Shamitabh starts off gloriously, though, with Daanish (Dhanush) growing up in Igatpuri wanting to be an actor. It’s like an untameable beast inside him, as he watches every movie playing in the only single screen in town and then raiding the neighbourhood video library. He mimics everyone from Brando’s Corleone to Ledger’s Joker and eyes the bus going to Mumbai every single day. There’s only one small problem: he can’t speak. 

Once Daanish lands up in the studios and on the floors of B-town and starts hiding –– and living –– in vanity vans, assistant director Akshara (Akshara Haasan) spots the actor in him and tries to devise ways to find the mute-off button. Now since it’s Balki and it’s 2015, it can’t just be about finding a dubbing artiste for Dhanush, even though many movies in Bollywood are still dubbed in post-production. 

We are briefed about a certain live voice transfer technology, only done in Finland, where a microchip in the throat of the mute man can replicate sounds made by another person within a radius of 400 metres wirelessly. Google, of course, returned no results for such a search. Anyway, once Daanish gets that planted in his voice box, it’s just a matter of bumping into Amitabh Sinha (Bachchan), a man who had come to Mumbai 40 years back to become an actor and is now a drunk living in the graveyard. And voila, we have Shamitabh, the next big thing in tinseltown. 

Amitabh is turned into the star’s valet and he is always around, not just to mouth lines from the script of the film he is shooting but also for regular conversations with the film industry folks and even for interviews and press conferences. Don’t ask how Daanish is live-syncing what he is being told in the ear instantly. They even sing a song in this arrangement. Yes, Gurudakshina style!

Now, when success has two fathers, it turns out to be a problem kid. Not so happy with Daanish being acclaimed everywhere and him hiding backstage during every applause –– remember The Prestige? –– Amitabh starts getting pricey. “Yeh aawaz ek kutte ke munh se bhi achha lagega!” Daanish, on the other hand, is like a reincarnation of Gloria Swanson’s Norma Desmond from Sunset Boulevard: “We didn’t need dialogue. We had faces!”

And it is here that not just Shamitabh the star but Shamitabh the film starts stalling. The importance of both elements –– Daanish’s expressions and Amitabh’s voice –– in creating the perfect star cocktail is reiterated over and over again, using a million metaphors like whisky and water, laash and kaandha, and SIM card and mobile. The last hour of the film is an inglorious and unending trudge even as a last-minute twist tries to salvage proceedings. 
There are many cameos from prominent film producers and directors and technicians, giving a touch of authenticity to the narrative. And also a lot of intertextuality with real-life stories and legends. Like Daanish is shown as a bus conductor, how Rajinikanth actually was. But nothing is more fun than watching Rekha give an award to Shamitabh and then being pleasantly surprised hearing the bass behind the face! 

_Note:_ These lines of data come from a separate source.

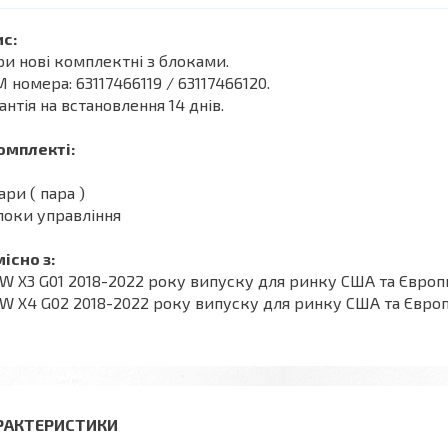
с:
и нові комплектні з блоками.
 номера: 63117466119 / 63117466120.
антія на встановлення 14 днів.
омплекті:
ари ( пара )
локи управління
існо з:
 X3 G01 2018-2022 року випуску для ринку США та Європ
 X4 G02 2018-2022 року випуску для ринку США та Європ
РАКТЕРИСТИКИ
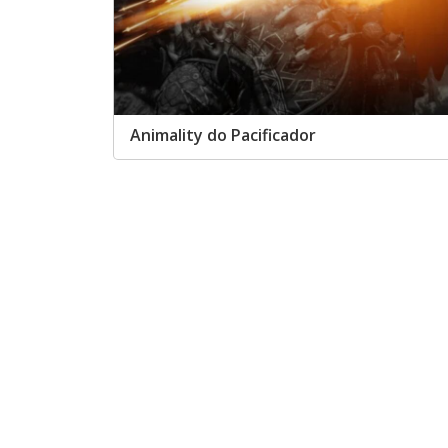
Animality do Pacificador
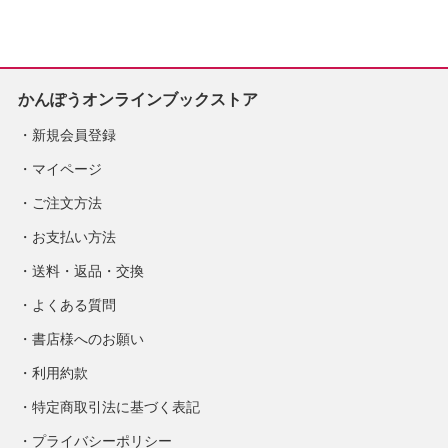
定
かんぽうオンラインブックストア
新規会員登録
マイページ
ご注文方法
お支払い方法
送料・返品・交換
よくある質問
書店様へのお願い
利用約款
特定商取引法に基づく表記
プライバシーポリシー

Dhanush, who was a revelation in Raanjhana, is terrific here. In spirit with some of the great silent movie stars of the past, he brings on board a beautiful blend of muted and loud acting. Besides the hungry desperate aspirant avatar, there’s also a deceptive arrogance about him, which he uses effectively when Shamitabh becomes a phenomenon in the film. 

Balki always looks at Bachchan through the eyes of a fanboy. So it’s a larger-than-life big-and-broad performance from the Big B, replete with a dozen drunken scenes. You love him in quite a few sequences but also find him way over the top in others. A rare ‘whisky’ as always, but extra matured in way too many casks. Maybe that’s why there’s no ‘water’ trickling down cheeks in the theatre when the biggest scene arrives in the end. 

Akshara makes a confident debut, quite unfazed by all the star quotient around her. P.C. Sreeram shoots the film like only P.C. Sreeram can. And it’s always a good time to hear the signature strings of Ilaiyaraja. 

Sometimes directors are so much in love with their ideas, they keep stretching them without realising how much steam the concepts actually have. And Shamitabh’s steam runs out way before the credits roll. Perhaps because Balki chose to give more face to the voice and less voice to the face.